Il fallait aussi voir la presse anglophone se comporter de manière hargneuse avec Paul St-Pierre Plamondon, qui se contente d’agir selon ses principes en affirmant qu’on ne saurait commencer sa vie parlementaire en se prêtant au jeu du mensonge institutionnalisé. 

PSPP

Comment ne pas voir chez ces journalistes militants angryphones une haine larvée à l’endroit d’un leader indépendantiste prenant ses convictions au sérieux? 

Imaginons la scène : les députés péquistes entrent à l’Assemblée, et le sergent d’arme, exécutant les ordres du président, se voit obligé de les chasser en usant de la force. 

Les trois députés du PQ, parce qu’ils veulent prêter serment d’allégeance au peuple québécois plutôt qu’à un souverain étranger, le roi d’Angleterre, qui s’est invité un jour dans notre histoire avec une conquête militaire, seraient virés comme des malpropres. 

J’imagine les échos de cette scène à l’international. J’ai honte d’avance.

Écoutez Les idées mènent le monde, une série balado qui cherche a éclairer, à travers le travail des intellectuels, les grands enjeux de sociétés.

On espère que Nathalie Roy fera preuve d’un meilleur jugement que son prédécesseur, un triste sire nommé François Paradis. 

Mais la hargne contre le PQ va plus loin. On le sait, notre mode de scrutin, qui n’est pas sans mérite, a provoqué aux dernières élections une distorsion brutale des résultats. Il est fait pour une vie politique bipartite. À cinq partis, il se dérègle.
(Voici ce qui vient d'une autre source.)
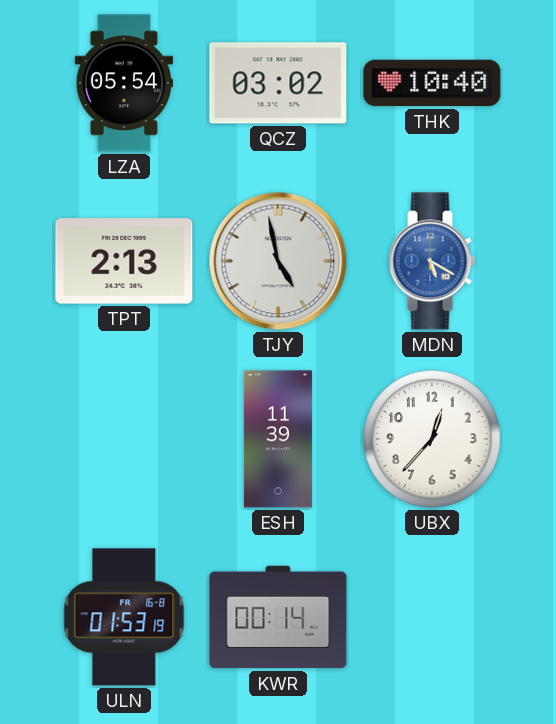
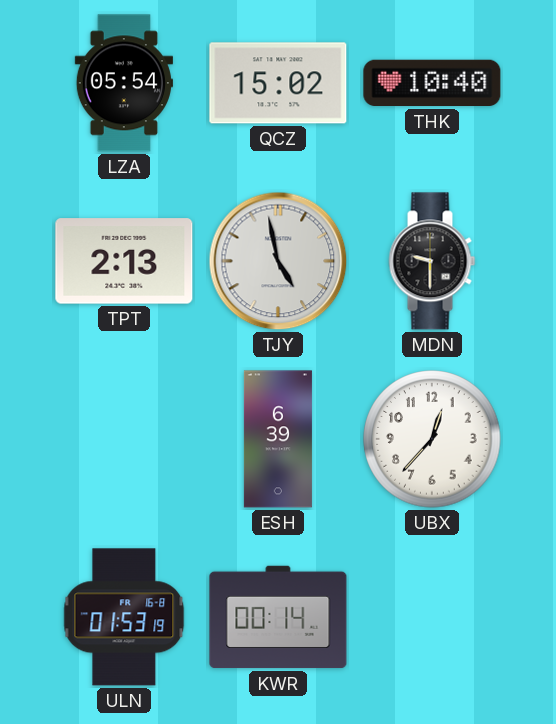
QCZ: 03:02 -> 15:02
MDN: 5:20 -> 9:30
MDN dial: blue -> black
ESH: 11:39 -> 6:39
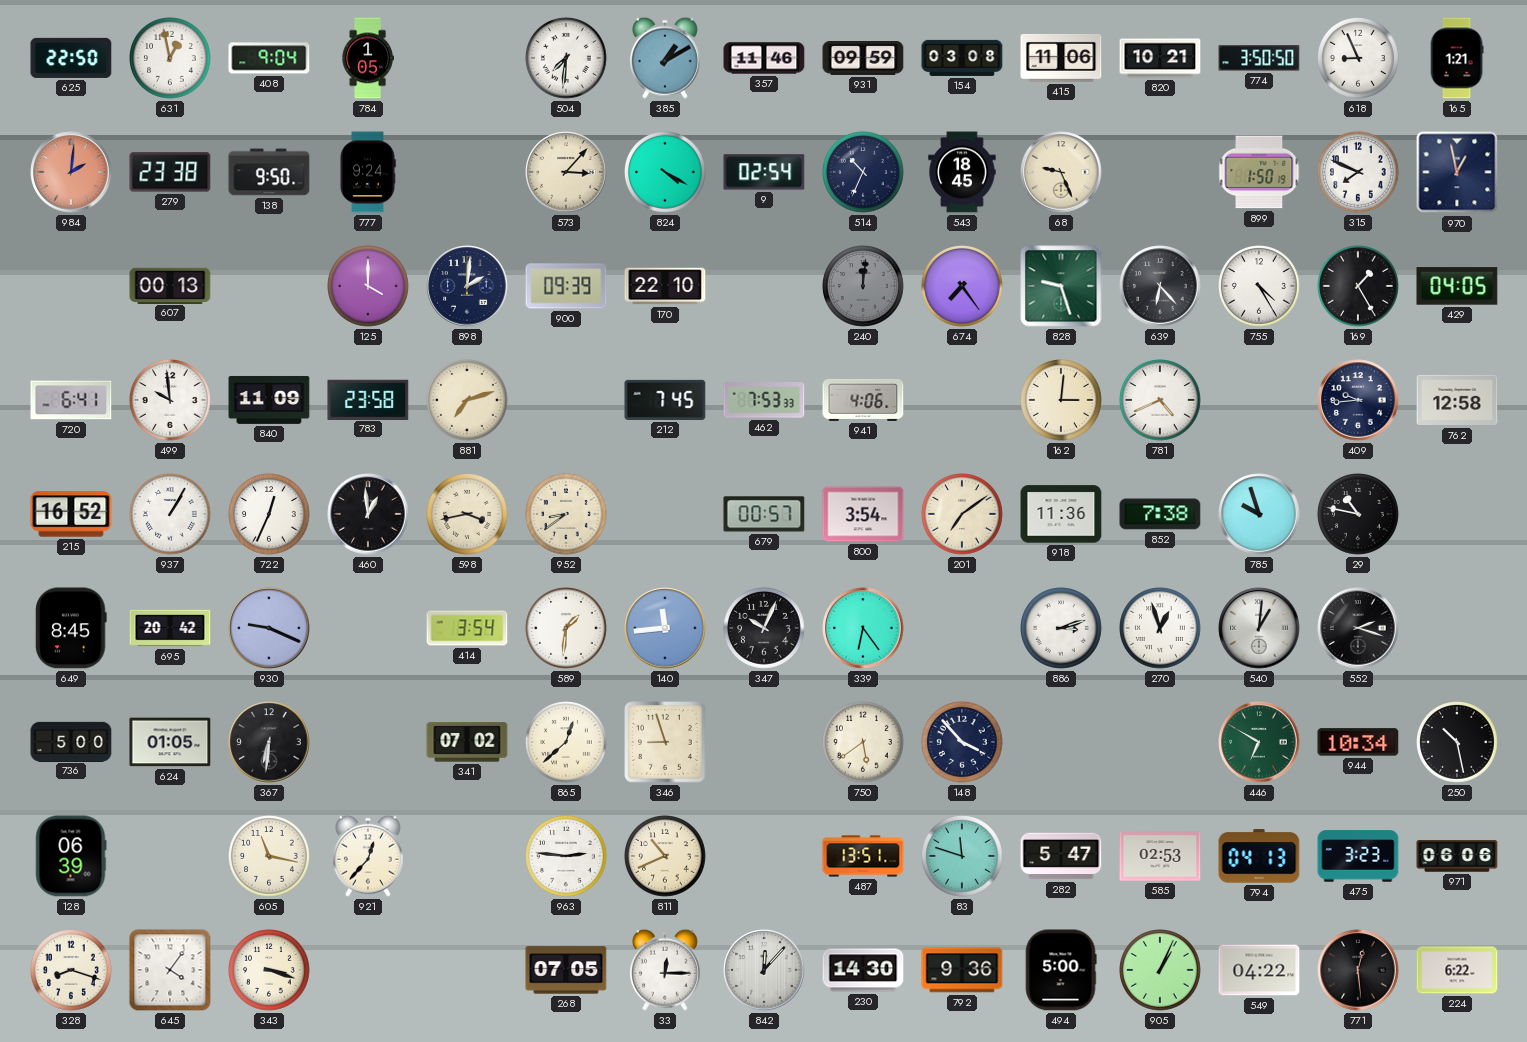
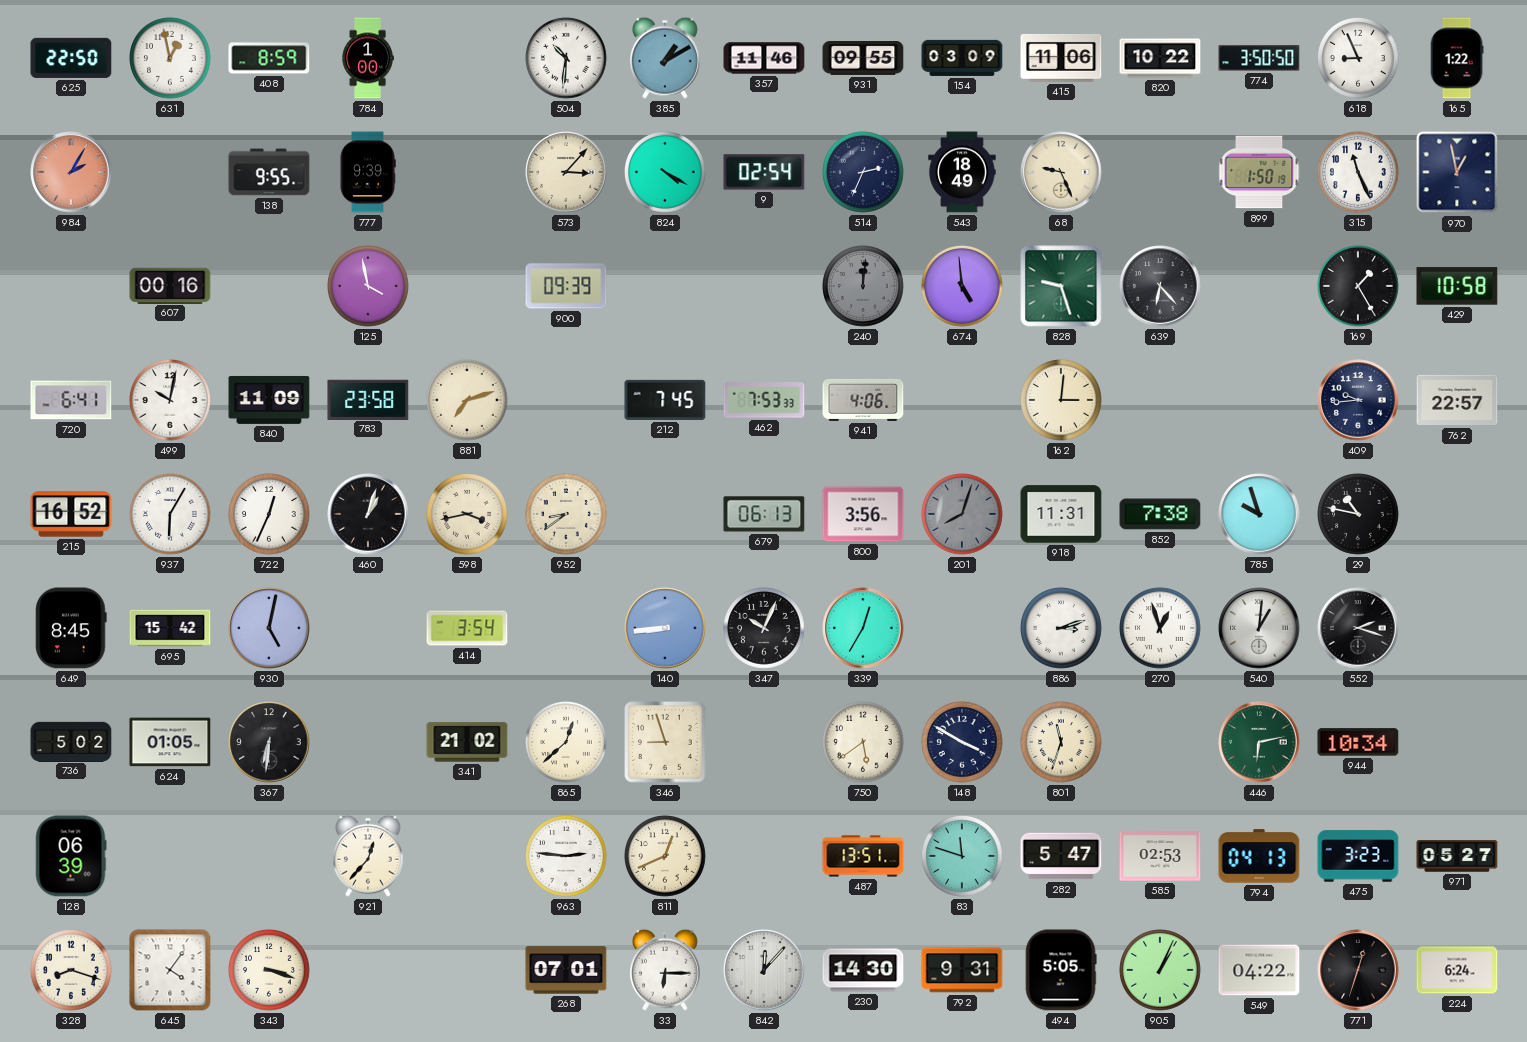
408: 9:04 -> 8:59
784: 1:05 -> 1:00
504: 7:31 -> 10:31
931: 09:59 -> 09:55
154: 03:08 -> 03:09
820: 10:21 -> 10:22
165: 1:21 -> 1:22
984: 2:01 -> 2:05
279: 23:38 -> none
138: 9:50 -> 9:55
777: 9:24 -> 9:39
514: 10:34 -> 2:34
543: 18:45 -> 18:49
315: 7:49 -> 11:26
607: 00:13 -> 00:16
125: 4:00 -> 3:58
898: 2:01 -> none
170: 22:10 -> none
674: 7:24 -> 4:59
755: 4:25 -> none
429: 04:05 -> 10:58
499: 9:59 -> 10:02
781: 4:41 -> none
762: 12:58 -> 22:57
937: 1:05 -> 6:05
460: 12:59 -> 1:03
679: 00:57 -> 06:13
800: 3:54 -> 3:56
201: 7:09 -> 8:03
201 dial: cream -> grey
918: 11:36 -> 11:31
695: 20:42 -> 15:42
930: 9:19 -> 5:02
589: 1:31 -> none
140: 11:44 -> 8:44
339: 6:24 -> 12:35
736: 5:00 -> 5:02
341: 07:02 -> 21:02
148: 3:53 -> 3:50
801: none -> 11:33
446: 6:50 -> 6:13
250: 10:28 -> none
605: 11:17 -> none
811: 10:41 -> 12:41
971: 06:06 -> 05:27
268: 07:05 -> 07:01
33: 12:15 -> 6:15
792: 9:36 -> 9:31
494: 5:00 -> 5:05
771: 12:29 -> 12:33
224: 6:22 -> 6:24
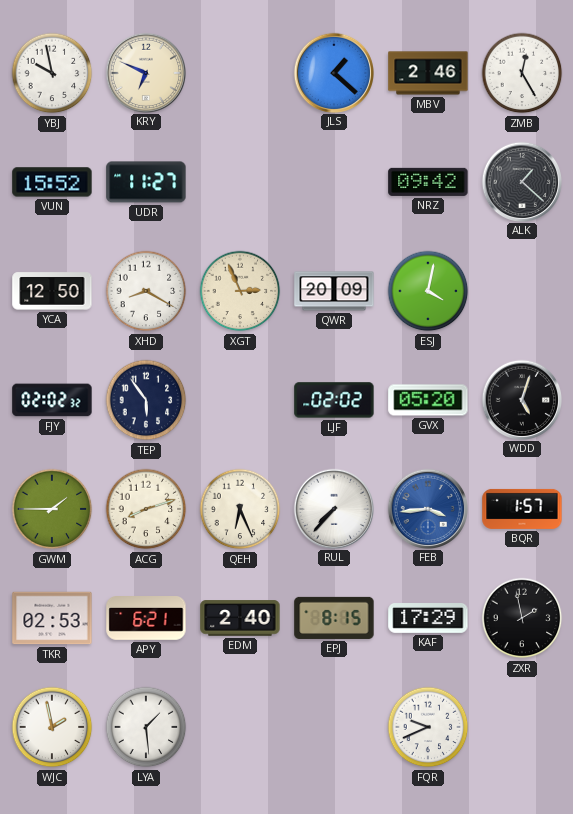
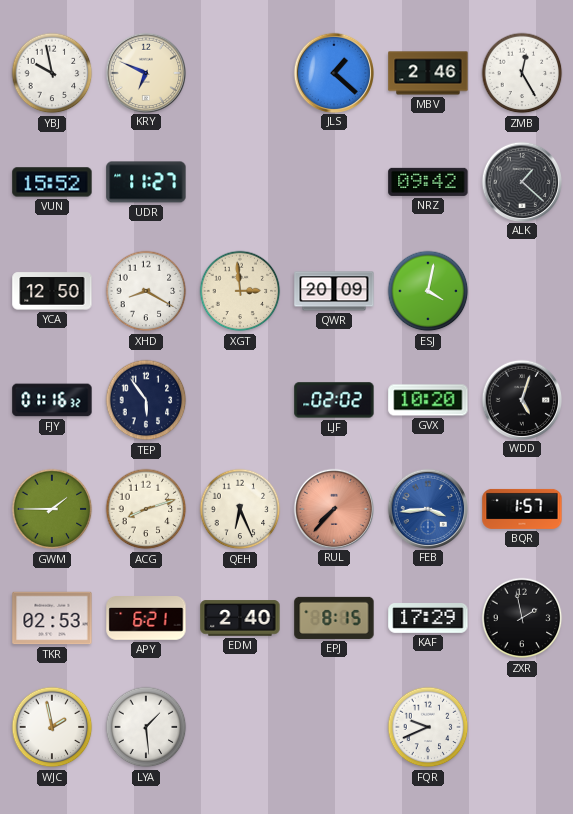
XGT: 2:56 -> 2:59
FJY: 02:02 -> 01:16
GVX: 05:20 -> 10:20
RUL dial: white -> salmon
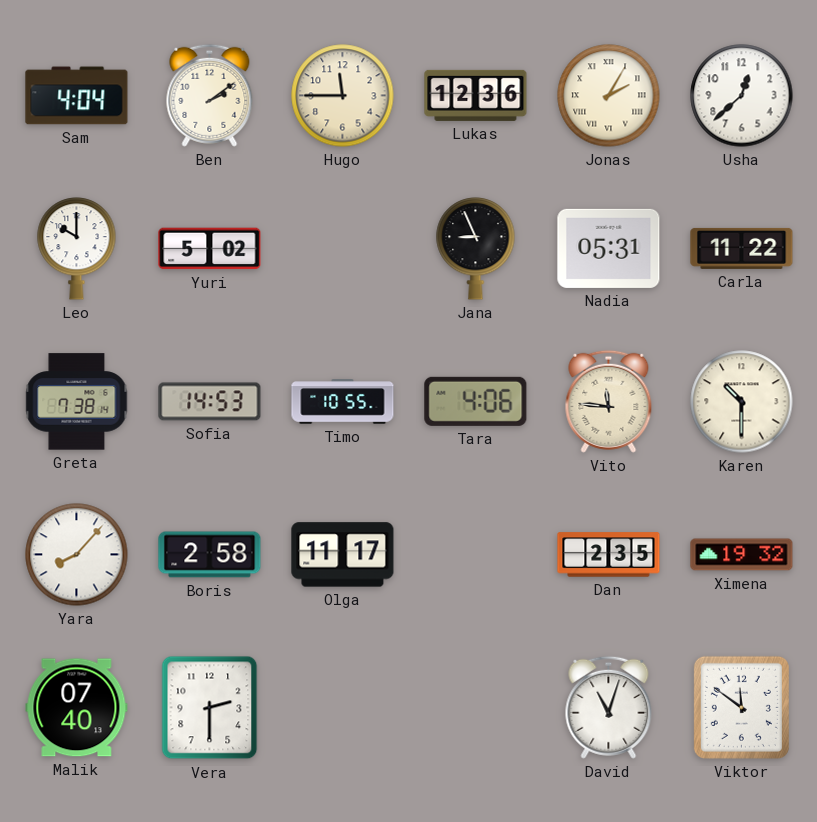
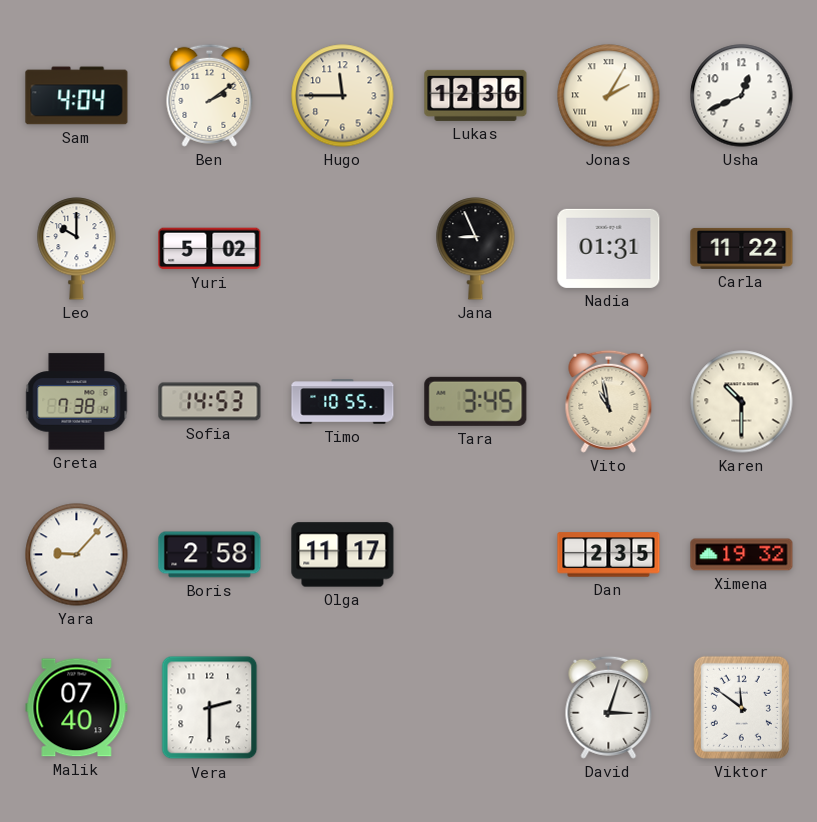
Usha: 12:38 -> 12:41
Nadia: 05:31 -> 01:31
Tara: 4:06 -> 3:45
Vito: 11:46 -> 10:58
Yara: 8:07 -> 9:07
David: 11:03 -> 3:03
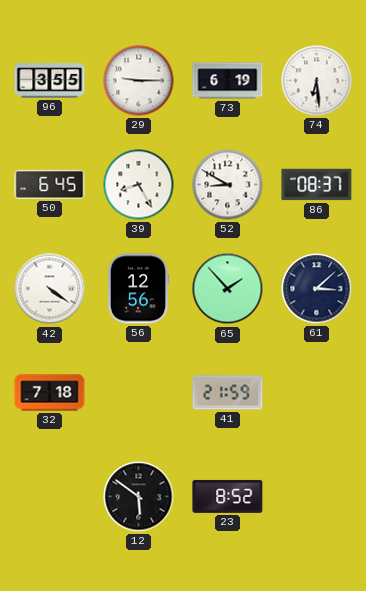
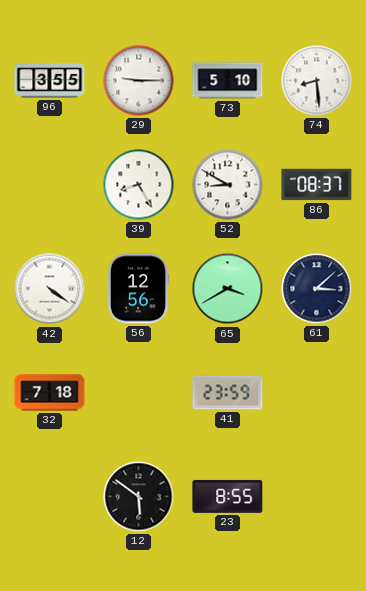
73: 6:19 -> 5:10
74: 6:29 -> 8:29
50: 6:45 -> none
65: 1:53 -> 3:40
41: 21:59 -> 23:59
23: 8:52 -> 8:55
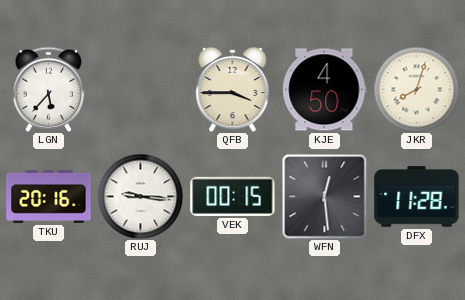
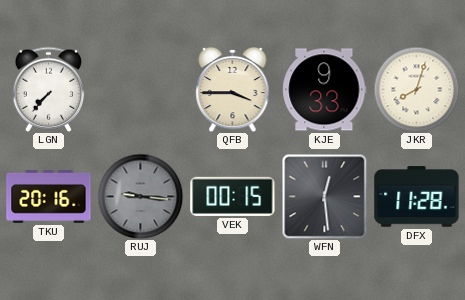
LGN: 5:37 -> 7:37
KJE: 4:50 -> 9:33
RUJ dial: white -> grey
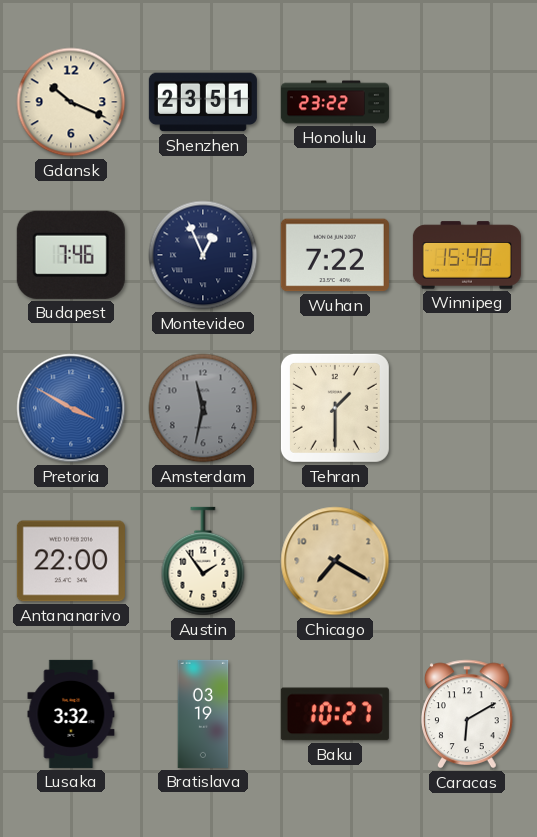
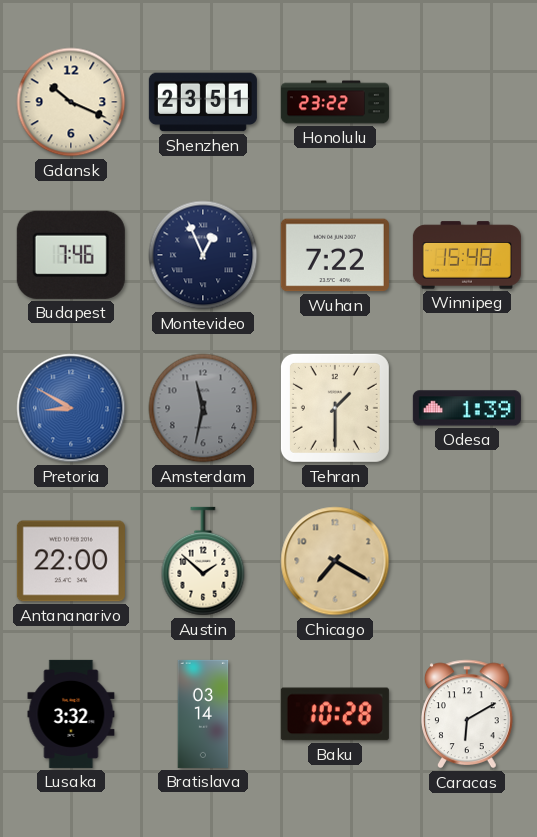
Pretoria: 3:50 -> 8:50
Odesa: none -> 1:39
Austin: 1:54 -> 1:52
Bratislava: 03:19 -> 03:14
Baku: 10:27 -> 10:28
Il s’agit alors de réformer les règles parlementaires pour corriger les lacunes du mode de scrutin, essentiellement en permettant à chaque parti de faire convenablement son travail. 

D’autant que les trois partis d’opposition présents à l’Assemblée ont obtenu un score équivalent. Leurs résultats sont différents, car le PQ a la vertu, qui se transforme en faiblesse, d’être présent à la grandeur du territoire, à la manière d’un véritable parti national, alors que le PLQ bénéficie des avantages d’un vote soviétique concentré géographiquement. Quant à QS, il profite aussi de cet effet de concentration géographique. 

Alors le PQ demande, légitimement, d’avoir les moyens de faire son travail. Il ne veut pas le même traitement que le PLQ ou que QS. Il veut simplement avoir les budgets nécessaires pour jouer correctement son rôle d’opposition. 

Mais la CAQ, le PLQ et QS les lui refusent. Bien des commentateurs le traitent aussi comme un bébé gâté.

Règlement

Tous se réfugient derrière un légalisme étroit pour justifier leur position. Les trois autres partis se prennent pour des grands seigneurs en donnant des restes de table au PQ. 

Dans les faits, la CAQ et QS redoutent sa renaissance terriblement, et rêvent de l’asphyxier.

Mais le PQ se tient debout. Dans les circonstances, ses députés se comportent honorablement.